Cantaloupe is a relatively low-sugar fruit. One cup of cubed cantaloupe contains about 13 grams of sugar, which is less than a medium banana (14 grams), a large apple (19 grams), or three-quarters of a cup of grapes (20 grams). If you’re watching your sugar intake, cantaloupe is one of the better fruit choices you can make.
Sugar Content by Serving Size
How much sugar you get depends entirely on how much cantaloupe you eat, and serving sizes vary quite a bit. A single wedge (one-eighth of a medium melon) has only about 5.4 grams of sugar. A cup of cubed cantaloupe, which is roughly 160 grams, has 12.6 grams of sugar and just 54 calories. A quarter of a medium melon, a common portion listed on FDA nutrition references, has about 11 grams.

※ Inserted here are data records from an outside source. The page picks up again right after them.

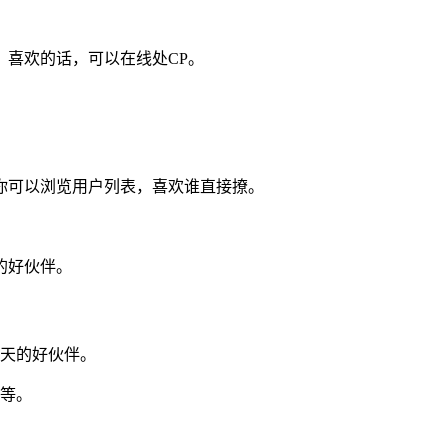
喜欢的话，可以在线处CP。
你可以浏览用户列表，喜欢谁直接撩。
的好伙伴。
聊天的好伙伴。
好等。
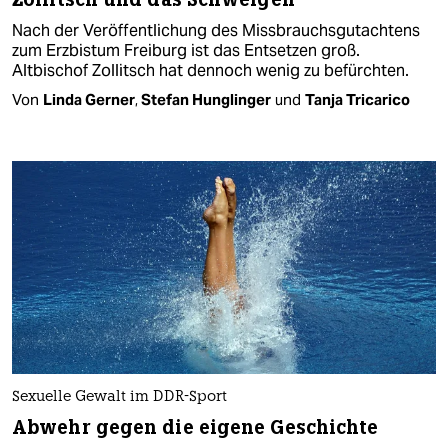
Nach der Veröffentlichung des Missbrauchsgutachtens
zum Erzbistum Freiburg ist das Entsetzen groß.
Altbischof Zollitsch hat dennoch wenig zu befürchten.
Von
Linda Gerner
,
Stefan Hunglinger
und
Tanja Tricarico
Sexuelle Gewalt im DDR-Sport
Abwehr gegen die eigene Geschichte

For context, a 12-ounce can of cola has about 39 grams of sugar. You’d need to eat roughly three cups of cantaloupe to match that. Cantaloupe also has very little fat (0.3 grams per cup) and a modest 13 grams of total carbohydrates, making it one of the lighter fruits you can snack on.
How Cantaloupe Compares to Other Fruits
Cantaloupe sits in the lower half of common fruits when ranked by sugar per serving. Here’s how it stacks up, using typical portions from the FDA:
- Strawberries (8 medium): 8 grams of sugar
- Cantaloupe (1/4 medium melon): 11 grams
- Banana (1 medium): 14 grams
- Apple (1 large): 19 grams
- Grapes (3/4 cup): 20 grams
Berries tend to be the lowest-sugar fruits overall, but cantaloupe comes in comfortably below bananas, apples, and grapes. It also has a volume advantage: because cantaloupe is about 90% water, you get a physically larger, more filling portion for fewer grams of sugar than denser fruits.
Why Cantaloupe Doesn’t Spike Blood Sugar
Raw sugar grams don’t tell the whole story. What matters more is how quickly that sugar hits your bloodstream, and cantaloupe performs well here too. It has a glycemic index of 54, which is moderate (anything under 55 is considered low-GI). More importantly, its glycemic load, which accounts for how much sugar is in a realistic serving, is just 4. That’s very low. A glycemic load under 10 is considered unlikely to cause meaningful blood sugar spikes.
The reason for this gap between glycemic index and glycemic load is cantaloupe’s high water content. The fruit is so water-dense that a normal serving simply doesn’t contain enough carbohydrate to move your blood sugar much. The 1.4 grams of fiber per cup also slows digestion slightly, giving your body more time to process the sugar gradually rather than all at once.
The sugar in cantaloupe is a mix of three types: sucrose makes up the largest share at about 4.35 grams per 100 grams, followed by fructose (1.87 grams) and glucose (1.54 grams). This blend is typical of melons and digests at a moderate pace.
Cantaloupe and Diabetes
If you have diabetes, cantaloupe is generally a safe fruit choice. The Mayo Clinic lists one cup of cubed cantaloupe as a standard fruit serving containing about 15 grams of carbohydrates, the same amount found in half a medium apple or three-quarters of a cup of blueberries. Because cantaloupe is lower in carbs by weight, you can eat a larger physical portion while staying within the same carbohydrate budget as denser fruits.
Dietitians at the Cleveland Clinic note that cantaloupe’s combination of fiber and water content helps reduce the chance of blood sugar spikes for most people living with diabetes. Pairing it with a small amount of protein or fat (a few slices of prosciutto, a handful of nuts) can slow absorption even further.
What Else You Get With That Sugar
The sugar in cantaloupe comes packaged with significant nutrition. A single cup delivers 65% of your daily vitamin C and 30% of your daily vitamin A, mostly from beta-carotene. Cantaloupe actually contains at least as much beta-carotene as carrots, which is unusual for a fruit. You also get 427 milligrams of potassium per cup, about 10% of your daily value, an amount comparable to what you’d find in a small banana.
That 90% water content also makes cantaloupe one of the most hydrating foods you can eat. It contains natural electrolytes that help your body absorb and retain that water, which is why it shows up frequently on lists of foods that help with hydration during hot weather or after exercise. At 54 calories per cup, it’s hard to find a more nutrient-dense way to satisfy a sweet craving.